Mom’s “eyes on the back of her head” are sounding old fashion now that kids can wear tracking devices on their wrists. By collecting location data using Wi-Fi and GPS, in addition to 2G/3G network compatibility, LG’s KizON wearable provides tracking and calling features with an accompanying mobile app.


KizON has a variety of methods to monitor a child’s whereabouts. Acting as a simplified cell phone, KizON can receive calls from a pre-set contact list. However, if a child does not respond within ten seconds, the KizON microphone activates so parents can listen in. Additionally, a one step direct call button allows children to contact a caretaker. This phone number can be changed at any time, as long as the adult has an Android smartphone running 4.1 or higher. KizON can also send location updates at scheduled times using the app. Then, when the 36 hour battery is exhausted, KizON will alert parents to recharge the device.

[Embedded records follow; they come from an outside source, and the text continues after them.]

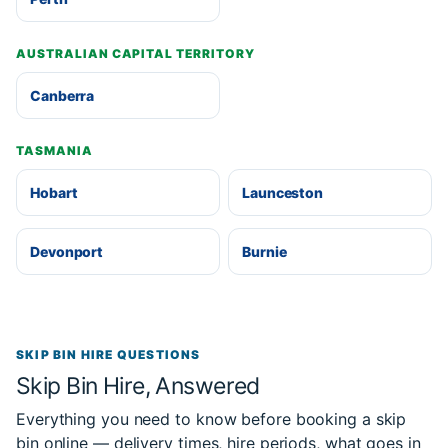
AUSTRALIAN CAPITAL TERRITORY
Canberra
TASMANIA
Hobart
Launceston
Devonport
Burnie
SKIP BIN HIRE QUESTIONS
Skip Bin Hire, Answered
Everything you need to know before booking a skip
bin online — delivery times, hire periods, what goes in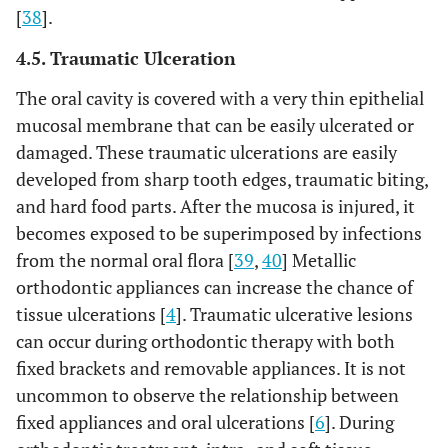
[
38
].
4.5. Traumatic Ulceration
The oral cavity is covered with a very thin epithelial
mucosal membrane that can be easily ulcerated or
damaged. These traumatic ulcerations are easily
developed from sharp tooth edges, traumatic biting,
and hard food parts. After the mucosa is injured, it
becomes exposed to be superimposed by infections
from the normal oral flora [
39
,
40
] Metallic
orthodontic appliances can increase the chance of
tissue ulcerations [
4
]. Traumatic ulcerative lesions
can occur during orthodontic therapy with both
fixed brackets and removable appliances. It is not
uncommon to observe the relationship between
fixed appliances and oral ulcerations [
6
]. During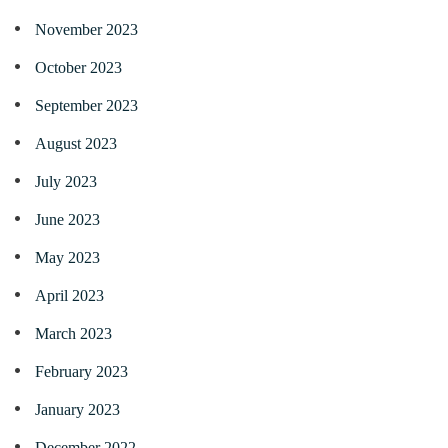
November 2023
October 2023
September 2023
August 2023
July 2023
June 2023
May 2023
April 2023
March 2023
February 2023
January 2023
December 2022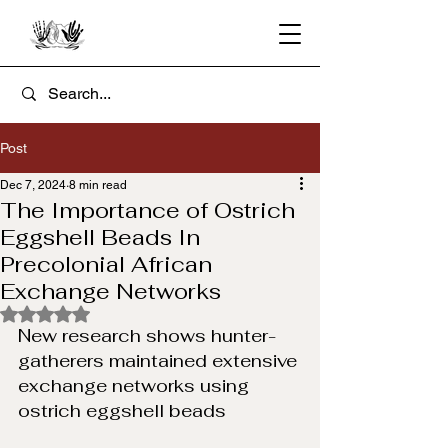
Post
Dec 7, 2024
8 min read
The Importance of Ostrich
Eggshell Beads In
Precolonial African
Exchange Networks
Rated NaN out of 5 stars.
New research shows hunter-
gatherers maintained extensive 
exchange networks using 
ostrich eggshell beads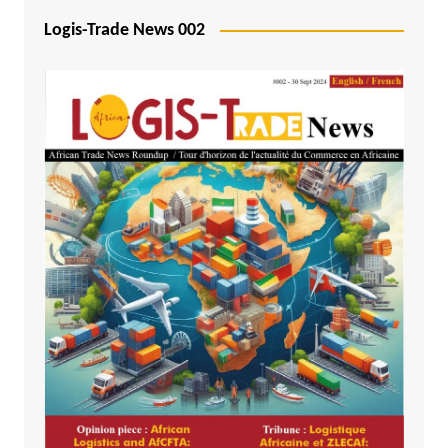
Logis-Trade News 002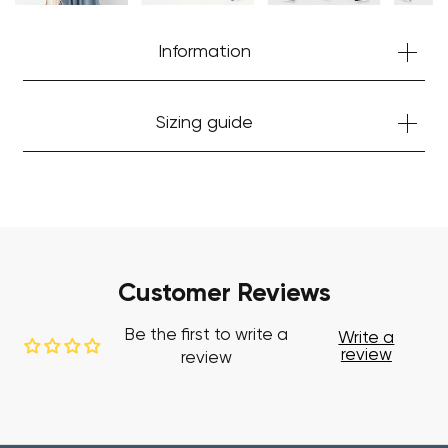
Start Shopping
Information
Sizing guide
Customer Reviews
Be the first to write a
Write a
review
review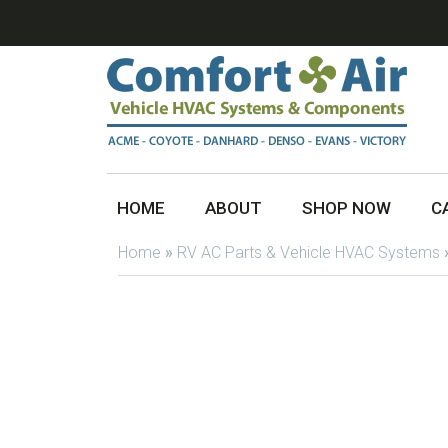
HOME
ABOUT
SHOP NOW
C
Home
»
RV AC Parts & Vehicle HVAC Systems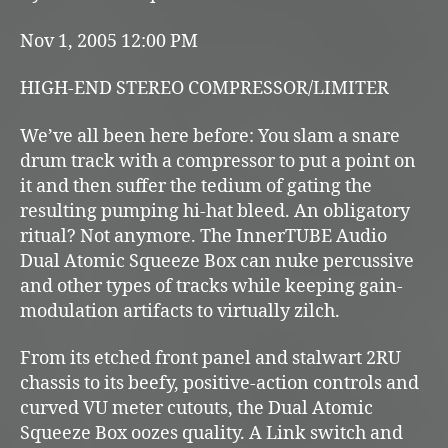
Nov 1, 2005 12:00 PM
HIGH-END STEREO COMPRESSOR/LIMITER
We’ve all been here before: You slam a snare
drum track with a compressor to put a point on
it and then suffer the tedium of gating the
resulting pumping hi-hat bleed. An obligatory
ritual? Not anymore. The InnerTUBE Audio
Dual Atomic Squeeze Box can nuke percussive
and other types of tracks while keeping gain-
modulation artifacts to virtually zilch.
From its etched front panel and stalwart 2RU
chassis to its beefy, positive-action controls and
curved VU meter cutouts, the Dual Atomic
Squeeze Box oozes quality. A Link switch and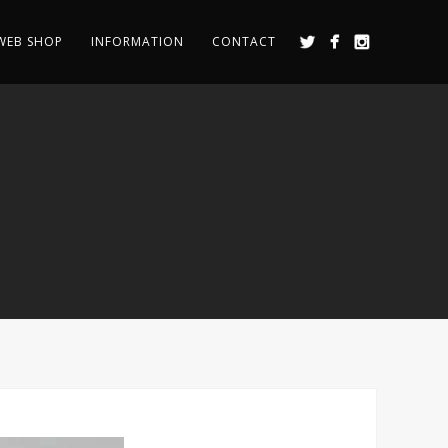
WEB SHOP
INFORMATION
CONTACT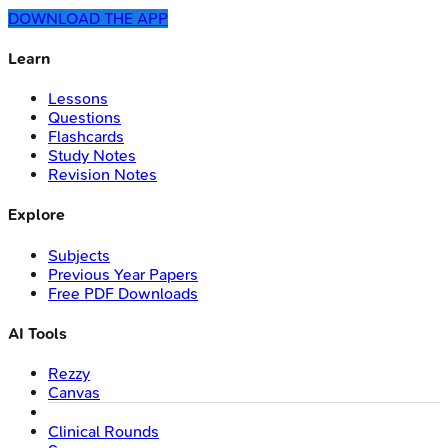
DOWNLOAD THE APP
Learn
Lessons
Questions
Flashcards
Study Notes
Revision Notes
Explore
Subjects
Previous Year Papers
Free PDF Downloads
AI Tools
Rezzy
Canvas
Clinical Rounds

The wristband is not only eco-friendly, but also kid-friendly with its flexible, water and stain resistant material. LG also expects to offer accessories, such as cases with a popular cartoon characters. Although the device is primarily marketed for kids- with youthful pink, blue and green designs-LG explains that the device can also serve the elderly. The wearable’s chunky appearance may be aesthetically unpleasant. However, the sleek, fragile devices people have grown to prefer may not suit the lifestyle or dexterity of these particular age brackets.

playingKizON made its debut on July 10 in South Korea. The device is expected to arrive in North America and Europe markets by September. Details regarding price will be announced locally.

KizON enables parents to communicate with their children without the controversy of giving a youngster a full-functioning cell phone. But how will children’s tracking wearables change the conversation about safety? Will parents and children become too dependent on the wearable? How do you think children will respond to wearing the device? What about elementary schools and day care programs?